Crafting “A Short History of the War on Christmas,” Politico recalls one of Bill O’Reilly’s first characterizations of the conflict:
“Secular progressives realize,” O'Reilly continued, “that America as it is now will never approve of gay marriage, partial birth abortion, euthanasia, legalized drugs, income redistribution through taxation and many other progressive visions because of religious opposition. But if the secularists can destroy religion in the public arena, the brave new progressive world is a possibility. That’s what happened in Canada.”
That was nearly ten years ago, and much traction has been made on most of those issues by the Left.

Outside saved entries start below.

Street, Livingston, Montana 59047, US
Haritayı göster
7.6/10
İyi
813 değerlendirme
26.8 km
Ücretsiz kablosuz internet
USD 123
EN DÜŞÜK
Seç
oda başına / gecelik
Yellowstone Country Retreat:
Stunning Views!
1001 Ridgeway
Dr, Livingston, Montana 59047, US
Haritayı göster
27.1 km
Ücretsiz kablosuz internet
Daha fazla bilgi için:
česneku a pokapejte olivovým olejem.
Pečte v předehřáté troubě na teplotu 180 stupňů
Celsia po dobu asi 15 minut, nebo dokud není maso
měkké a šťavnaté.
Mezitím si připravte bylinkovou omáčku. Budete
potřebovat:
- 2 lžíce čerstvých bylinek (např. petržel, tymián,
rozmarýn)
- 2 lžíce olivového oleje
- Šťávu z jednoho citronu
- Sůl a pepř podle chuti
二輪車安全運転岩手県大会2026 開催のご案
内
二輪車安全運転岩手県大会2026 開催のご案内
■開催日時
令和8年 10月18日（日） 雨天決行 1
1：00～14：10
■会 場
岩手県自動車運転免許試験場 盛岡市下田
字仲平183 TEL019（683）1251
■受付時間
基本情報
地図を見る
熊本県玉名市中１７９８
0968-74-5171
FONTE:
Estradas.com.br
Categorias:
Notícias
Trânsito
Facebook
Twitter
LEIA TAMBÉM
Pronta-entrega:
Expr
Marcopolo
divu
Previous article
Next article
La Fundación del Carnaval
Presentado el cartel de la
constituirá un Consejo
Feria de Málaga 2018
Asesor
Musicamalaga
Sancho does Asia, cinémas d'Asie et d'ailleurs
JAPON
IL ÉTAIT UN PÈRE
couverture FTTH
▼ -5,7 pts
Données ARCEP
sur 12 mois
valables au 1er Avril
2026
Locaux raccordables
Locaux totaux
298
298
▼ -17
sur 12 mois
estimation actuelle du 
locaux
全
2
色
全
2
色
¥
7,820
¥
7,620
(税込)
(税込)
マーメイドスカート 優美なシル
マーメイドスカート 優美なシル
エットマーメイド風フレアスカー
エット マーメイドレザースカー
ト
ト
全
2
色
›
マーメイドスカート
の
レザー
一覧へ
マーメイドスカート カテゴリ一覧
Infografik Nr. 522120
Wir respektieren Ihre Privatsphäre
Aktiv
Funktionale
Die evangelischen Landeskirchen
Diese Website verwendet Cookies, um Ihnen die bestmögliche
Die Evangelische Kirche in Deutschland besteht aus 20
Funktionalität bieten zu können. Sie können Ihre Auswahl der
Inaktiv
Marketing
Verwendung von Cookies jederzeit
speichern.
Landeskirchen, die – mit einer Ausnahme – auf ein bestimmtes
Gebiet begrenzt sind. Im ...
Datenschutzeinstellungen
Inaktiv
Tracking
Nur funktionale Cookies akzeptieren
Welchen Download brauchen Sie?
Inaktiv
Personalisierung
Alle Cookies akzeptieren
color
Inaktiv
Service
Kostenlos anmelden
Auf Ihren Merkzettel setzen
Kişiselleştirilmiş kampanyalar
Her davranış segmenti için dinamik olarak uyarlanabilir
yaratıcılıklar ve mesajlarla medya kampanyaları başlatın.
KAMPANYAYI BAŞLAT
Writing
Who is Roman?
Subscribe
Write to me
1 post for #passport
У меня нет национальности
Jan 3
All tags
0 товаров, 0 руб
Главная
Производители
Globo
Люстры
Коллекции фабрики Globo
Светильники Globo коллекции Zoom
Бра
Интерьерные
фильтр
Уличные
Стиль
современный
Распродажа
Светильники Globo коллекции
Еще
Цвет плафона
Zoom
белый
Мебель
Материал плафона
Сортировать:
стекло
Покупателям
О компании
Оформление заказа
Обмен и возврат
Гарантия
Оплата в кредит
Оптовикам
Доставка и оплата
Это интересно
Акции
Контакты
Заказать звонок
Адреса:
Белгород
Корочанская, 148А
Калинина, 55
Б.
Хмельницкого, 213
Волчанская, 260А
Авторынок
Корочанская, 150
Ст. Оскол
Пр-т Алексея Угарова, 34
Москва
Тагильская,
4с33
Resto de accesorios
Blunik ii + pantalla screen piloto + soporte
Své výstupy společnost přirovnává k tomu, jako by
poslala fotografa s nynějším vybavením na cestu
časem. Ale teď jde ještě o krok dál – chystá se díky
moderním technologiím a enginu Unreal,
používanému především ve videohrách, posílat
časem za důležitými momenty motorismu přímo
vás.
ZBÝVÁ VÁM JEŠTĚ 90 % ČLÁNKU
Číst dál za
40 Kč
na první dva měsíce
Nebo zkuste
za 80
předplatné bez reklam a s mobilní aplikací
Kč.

The question for conservatives is whether the rapid change we have witnessed in society is truly due to a persistent campaign against religion, or whether something else may be at work.
The answer lies in an examination of the controversial separation of church and state. Travel in conservative circles for long enough and you will eventually hear someone claim no such separation exists. The phrase cannot be found in the Constitution, folks point out. Therefore, the notion of such a separation proves to be a wholly made up leftist lie.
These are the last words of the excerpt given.